À 70 ans, Paul Bergeron retire son tablier de cuisinier en chef du Café L’Itinéraire. Après une décennie de loyaux services pour les sans-abris, celui qu’on surnomme affectueusement Monsieur Paul sait qu’il est temps de céder sa place à la relève. Retour sur une vocation menée le cœur sur la main.
Autrefois fonctionnaire, Paul Bergeron croisait tous les jours le même camelot qui vendait le journal de rue L’Itinéraire au centre-ville. «C’était un bon jack», évoque-t-il. Après sa retraite, il continue de le rencontrer en fréquentant le YMCA près de la station de métro McGill.

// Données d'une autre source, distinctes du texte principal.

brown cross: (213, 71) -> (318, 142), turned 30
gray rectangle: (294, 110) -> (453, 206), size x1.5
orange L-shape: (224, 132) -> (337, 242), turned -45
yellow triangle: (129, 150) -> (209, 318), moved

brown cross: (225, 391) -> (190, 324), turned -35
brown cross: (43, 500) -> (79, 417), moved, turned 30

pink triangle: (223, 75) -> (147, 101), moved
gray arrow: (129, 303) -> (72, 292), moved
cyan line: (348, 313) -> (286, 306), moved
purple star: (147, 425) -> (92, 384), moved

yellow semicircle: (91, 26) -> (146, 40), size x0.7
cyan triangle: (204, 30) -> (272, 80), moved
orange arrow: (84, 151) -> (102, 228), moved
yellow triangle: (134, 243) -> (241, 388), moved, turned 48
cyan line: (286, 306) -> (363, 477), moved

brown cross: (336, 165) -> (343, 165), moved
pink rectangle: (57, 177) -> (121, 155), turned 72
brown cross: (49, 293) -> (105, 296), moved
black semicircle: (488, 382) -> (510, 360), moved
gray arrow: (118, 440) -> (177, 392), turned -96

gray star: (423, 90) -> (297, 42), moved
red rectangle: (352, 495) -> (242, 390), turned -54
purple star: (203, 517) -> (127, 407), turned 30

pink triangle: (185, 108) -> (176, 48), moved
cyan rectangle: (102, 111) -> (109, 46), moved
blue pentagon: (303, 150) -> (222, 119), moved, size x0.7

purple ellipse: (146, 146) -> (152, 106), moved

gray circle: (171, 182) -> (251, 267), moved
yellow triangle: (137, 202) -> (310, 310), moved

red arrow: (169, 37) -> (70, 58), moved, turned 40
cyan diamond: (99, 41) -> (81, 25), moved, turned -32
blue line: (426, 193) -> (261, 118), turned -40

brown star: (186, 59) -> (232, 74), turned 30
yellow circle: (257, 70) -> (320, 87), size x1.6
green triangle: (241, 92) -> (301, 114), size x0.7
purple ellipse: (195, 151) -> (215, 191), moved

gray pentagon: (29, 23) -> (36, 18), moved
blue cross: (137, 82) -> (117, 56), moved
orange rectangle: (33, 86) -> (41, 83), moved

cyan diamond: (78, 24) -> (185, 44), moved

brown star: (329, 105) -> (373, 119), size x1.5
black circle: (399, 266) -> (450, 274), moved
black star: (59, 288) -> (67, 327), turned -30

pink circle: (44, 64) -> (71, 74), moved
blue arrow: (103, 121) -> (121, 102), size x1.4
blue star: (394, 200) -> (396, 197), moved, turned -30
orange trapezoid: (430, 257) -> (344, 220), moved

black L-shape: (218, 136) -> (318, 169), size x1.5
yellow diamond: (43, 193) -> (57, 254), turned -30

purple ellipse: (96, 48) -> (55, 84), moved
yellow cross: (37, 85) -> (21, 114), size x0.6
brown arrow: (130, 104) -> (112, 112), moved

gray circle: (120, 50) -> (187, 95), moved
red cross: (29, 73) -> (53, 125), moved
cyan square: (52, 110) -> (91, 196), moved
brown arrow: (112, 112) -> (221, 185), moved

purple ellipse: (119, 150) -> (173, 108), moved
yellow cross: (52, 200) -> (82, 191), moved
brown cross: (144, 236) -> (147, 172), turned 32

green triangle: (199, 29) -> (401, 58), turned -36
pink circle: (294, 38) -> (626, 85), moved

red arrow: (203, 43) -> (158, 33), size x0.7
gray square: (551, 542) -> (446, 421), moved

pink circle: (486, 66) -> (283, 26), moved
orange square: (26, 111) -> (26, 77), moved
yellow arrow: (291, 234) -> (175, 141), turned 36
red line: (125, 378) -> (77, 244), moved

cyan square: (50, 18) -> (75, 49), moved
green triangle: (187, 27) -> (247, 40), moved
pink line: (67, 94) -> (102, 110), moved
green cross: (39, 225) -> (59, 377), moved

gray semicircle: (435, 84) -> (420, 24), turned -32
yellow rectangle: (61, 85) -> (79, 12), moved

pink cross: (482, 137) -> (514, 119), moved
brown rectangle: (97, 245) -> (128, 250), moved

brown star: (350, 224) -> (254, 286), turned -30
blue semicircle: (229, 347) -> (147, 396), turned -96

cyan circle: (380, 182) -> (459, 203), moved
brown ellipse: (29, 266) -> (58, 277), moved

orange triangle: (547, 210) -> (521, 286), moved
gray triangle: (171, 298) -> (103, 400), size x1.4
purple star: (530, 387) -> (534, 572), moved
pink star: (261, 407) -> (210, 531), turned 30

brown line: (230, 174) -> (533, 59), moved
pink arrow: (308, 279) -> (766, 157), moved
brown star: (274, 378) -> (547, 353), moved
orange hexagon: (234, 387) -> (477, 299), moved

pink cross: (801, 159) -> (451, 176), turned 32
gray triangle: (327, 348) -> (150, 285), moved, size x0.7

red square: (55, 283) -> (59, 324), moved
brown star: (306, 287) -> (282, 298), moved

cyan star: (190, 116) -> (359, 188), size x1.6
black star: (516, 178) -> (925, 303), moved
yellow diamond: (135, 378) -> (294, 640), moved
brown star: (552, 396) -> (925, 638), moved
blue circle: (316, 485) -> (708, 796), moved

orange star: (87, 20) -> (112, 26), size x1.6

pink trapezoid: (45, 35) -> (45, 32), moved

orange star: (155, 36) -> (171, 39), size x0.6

Au détour d’un article, il apprend que L’Itinéraire cherche des bénévoles pour sa cuisine. À l’époque, l’organisme offre des repas chauds à toutes les personnes itinérantes qui s’y présentent. L’expérience est tombée à point dans sa vie, alors qu’il avait pris sa retraite trois ans auparavant. «Je m’occupais de mes petits-enfants, de ma famille et de ma maison, mais je désirais agrandir mon jardin», dit-il.
Paul Bergeron fait donc ses débuts au centre en tant qu’homme àtout faire. «Au départ, je rendais de petits services comme tenir la caisse ou servir le café», poursuit-il. Au fil du temps, il gravit les échelons jusqu’à la gestion de la cuisine à temps plein.
Chez lui, le bénévolat est une affaire de famille. Ses deux parents se sont grandement engagés dans la vie communautaire. «Ma mère disait souvent que si on cultive une belle vie active, on va forcément vouloir redonner à la société ce qu’on a reçu», évoque-t-il.
À la suite de coupures, L’Itinéraire doit toutefois revoir sa mission en 2011. La direction décide de concentrer ses efforts sur la publication de la revue. La cuisine perd la moitié de son espace et ferme ses portes au grand public. Il faudra quelques années à l’équipe pour rassembler les ressources nécessaires à la création d’un menu fait maison.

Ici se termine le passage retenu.